Role of anti-inflammatory cytokine IL-35 in the effects of sublingual immunotherapy
Monday, March 5, 2018
South Hall A2 (Convention Center)
Hideaki Kouzaki, MD, Atsushi Yuta, MD, Masahiko Arikata, Takeshi Shimizu

The immunologic tolerant state following allergen immunotherapy is associated with the induction of distinct phenotypes of regulatory T-cells or B-cells. IL-35 was recently identified as an anti-inflammatory cytokine. However, IL-35 bioactivity is not fully understood in human. We investigated the role of IL-35 production in the effects of sublingual immunotherapy (SIT).


The bioactivity of human recombinant IL-35 was examined using PBMC from patients with Japanese cedar pollinosis (JCP). A prospective study was undertaken to evaluate the effects of SIT on IL-35 production from T cells and B cells.

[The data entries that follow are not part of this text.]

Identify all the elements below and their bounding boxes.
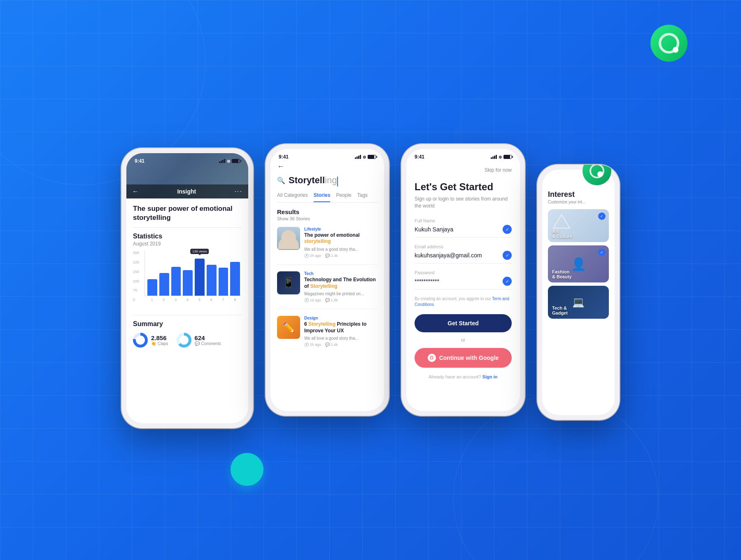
story-title-3: 6 Storytelling Principles to Improve You… bbox=[304, 321, 377, 334]
story-info-3: Design 6 Storytelling Principles to Impr… bbox=[304, 316, 377, 347]
bar-chart: 0 75 100 150 225 300 bbox=[133, 251, 242, 310]
email-value: kukuhsanjaya@gmail.com bbox=[415, 252, 482, 259]
phones-container: 9:41 ⊜ ← Insight ··· The super power of … bbox=[121, 140, 620, 420]
app-logo-phone4 bbox=[583, 165, 611, 185]
hero-title: Insight bbox=[177, 188, 196, 195]
story-category-3: Design bbox=[304, 316, 377, 320]
tech-label: Tech &Gadget bbox=[552, 306, 568, 315]
comments-count: 624 bbox=[195, 334, 221, 341]
tab-stories[interactable]: Stories bbox=[314, 192, 331, 202]
interest-card-art[interactable]: Art& Culture ✓ bbox=[548, 209, 609, 242]
fullname-label: Full Name bbox=[415, 218, 512, 223]
search-text-ghost: ing bbox=[325, 175, 337, 185]
story-item-1[interactable]: Lifestyle The power of emotional storyte… bbox=[277, 227, 377, 265]
article-hero: 9:41 ⊜ ← Insight ··· bbox=[126, 153, 248, 198]
wifi-icon: ⊜ bbox=[227, 159, 230, 163]
bar-5-highlighted: 138 views bbox=[195, 259, 205, 296]
story-time-3: 🕐 2h ago bbox=[304, 343, 321, 347]
story-item-2[interactable]: 📱 Tech Technology and The Evolution of S… bbox=[277, 271, 377, 309]
summary-row: 2.856 👏 Claps 624 💬 bbox=[133, 333, 242, 348]
bar-2 bbox=[159, 273, 169, 296]
story-info-2: Tech Technology and The Evolution of Sto… bbox=[304, 271, 377, 302]
fullname-field[interactable]: Kukuh Sanjaya ✓ bbox=[415, 225, 512, 238]
comments-icon: 💬 bbox=[195, 341, 200, 346]
fullname-value: Kukuh Sanjaya bbox=[415, 226, 453, 233]
search-text-main: Storytell bbox=[289, 175, 325, 185]
interest-card-fashion[interactable]: 👤 Fashion& Beauty ✓ bbox=[548, 245, 609, 282]
skip-button[interactable]: Skip for now bbox=[415, 167, 512, 173]
story-excerpt-2: Magazines might be printed on... bbox=[304, 291, 377, 296]
story-title-1: The power of emotional storytelling bbox=[304, 232, 377, 245]
password-label: Password bbox=[415, 270, 512, 275]
design-icon: ✏️ bbox=[282, 322, 295, 333]
status-time-3: 9:41 bbox=[415, 154, 424, 160]
status-time: 9:41 bbox=[135, 158, 144, 164]
get-started-button[interactable]: Get Started bbox=[415, 314, 512, 332]
signin-link[interactable]: Sign in bbox=[482, 374, 498, 379]
fashion-label: Fashion& Beauty bbox=[552, 269, 572, 279]
phone-search: 9:41 ⊜ ← 🔍 Storytelling All Categories bbox=[266, 144, 389, 416]
story-category-2: Tech bbox=[304, 271, 377, 276]
terms-link[interactable]: Term and Conditions bbox=[415, 296, 509, 307]
floating-decoration bbox=[231, 453, 263, 486]
phone-signup: 9:41 ⊜ Skip for now Let's Get Started Si… bbox=[401, 144, 525, 416]
google-icon: G bbox=[428, 354, 436, 362]
signup-title: Let's Get Started bbox=[415, 181, 512, 193]
tab-tags[interactable]: Tags bbox=[357, 192, 368, 202]
terms-text: By creating an account, you aggree to ou… bbox=[415, 296, 512, 308]
claps-summary: 2.856 👏 Claps bbox=[133, 333, 168, 348]
art-label: Art& Culture bbox=[552, 229, 573, 239]
status-icons-3: ⊜ bbox=[491, 155, 512, 159]
search-icon: 🔍 bbox=[277, 177, 285, 184]
back-button-2[interactable]: ← bbox=[277, 162, 377, 171]
password-field[interactable]: *********** ✓ bbox=[415, 277, 512, 289]
email-label: Email address bbox=[415, 244, 512, 249]
story-info-1: Lifestyle The power of emotional storyte… bbox=[304, 227, 377, 258]
chart-bars-area: 138 views bbox=[144, 251, 242, 296]
signin-text: Already have an account? bbox=[429, 374, 481, 379]
status-icons-2: ⊜ bbox=[355, 155, 376, 159]
claps-donut bbox=[133, 333, 148, 348]
divider-2 bbox=[133, 315, 242, 315]
bar-6 bbox=[207, 265, 217, 296]
text-cursor bbox=[337, 177, 338, 187]
bar-4 bbox=[183, 270, 193, 296]
signin-prompt: Already have an account? Sign in bbox=[415, 374, 512, 379]
status-icons: ⊜ bbox=[219, 159, 240, 163]
comments-summary: 624 💬 Comments bbox=[177, 333, 221, 348]
search-query[interactable]: Storytelling bbox=[289, 175, 338, 187]
tab-people[interactable]: People bbox=[336, 192, 351, 202]
status-time-2: 9:41 bbox=[279, 154, 289, 160]
bar-1 bbox=[147, 279, 157, 296]
wifi-icon-3: ⊜ bbox=[499, 155, 502, 159]
story-excerpt-3: We all love a good story tha... bbox=[304, 336, 377, 341]
back-button[interactable]: ← bbox=[132, 188, 139, 195]
art-check: ✓ bbox=[598, 212, 606, 220]
results-title: Results bbox=[277, 208, 377, 215]
story-excerpt-1: We all love a good story tha... bbox=[304, 247, 377, 252]
fullname-check: ✓ bbox=[503, 225, 512, 234]
interest-card-tech[interactable]: 💻 Tech &Gadget bbox=[548, 286, 609, 319]
more-options-button[interactable]: ··· bbox=[235, 188, 242, 195]
email-check: ✓ bbox=[503, 251, 512, 260]
phone-statistics: 9:41 ⊜ ← Insight ··· The super power of … bbox=[121, 148, 253, 428]
svg-marker-2 bbox=[553, 215, 570, 228]
story-meta-1: 🕐 2h ago 💬 2.4k bbox=[304, 254, 377, 258]
story-item-3[interactable]: ✏️ Design 6 Storytelling Principles to I… bbox=[277, 316, 377, 353]
story-engagement-1: 💬 2.4k bbox=[325, 254, 338, 258]
tab-all-categories[interactable]: All Categories bbox=[277, 192, 308, 202]
password-value: *********** bbox=[415, 278, 439, 285]
claps-icon: 👏 bbox=[151, 341, 156, 346]
wifi-icon-2: ⊜ bbox=[363, 155, 366, 159]
google-signin-button[interactable]: G Continue with Google bbox=[415, 348, 512, 368]
results-count: Show 36 Stories bbox=[277, 216, 377, 221]
article-title: The super power of emotional storytellin… bbox=[133, 204, 242, 222]
search-row: 🔍 Storytelling bbox=[277, 175, 377, 187]
email-field[interactable]: kukuhsanjaya@gmail.com ✓ bbox=[415, 251, 512, 264]
phone-interest: Interest Customize your int... Art& Cult… bbox=[537, 165, 620, 420]
app-logo bbox=[650, 25, 687, 62]
chart-y-axis: 0 75 100 150 225 300 bbox=[133, 251, 143, 302]
story-thumb-1 bbox=[277, 227, 300, 250]
interest-title: Interest bbox=[548, 190, 609, 199]
story-thumb-3: ✏️ bbox=[277, 316, 300, 339]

Human recombinant IL-35 suppressed Japanese cedar pollen-induced production of IL-5, IFN-g, and IL-17, but not IL-10 from PBMC of JCP patients. Human recombinant IL-35 directly suppressed IL-5 and IL-13 production from memory CD4+ T-cells and from cocultured DCs/CD4+ T cells. The percentage of IL-35 positive CD4+ T-cells and IL-35 positive B-cells increased after one year treatment of SLIT. IL-35 protein from PBMC of JCP patients increased after SIT. Symptom medication score and serum IL-35 concentration of JCP patients in the peak season showed opposite correlation after SLIT.


IL-35 plays an important role in the suppression of Th2 type inflammation, and increased production of IL-35 from T cells and B cells after SLIT may influence effector cells in allergic rhinitis. Augmentation of constitutive IL-35 production from immune system is a potential therapeutic approach for allergic disorders.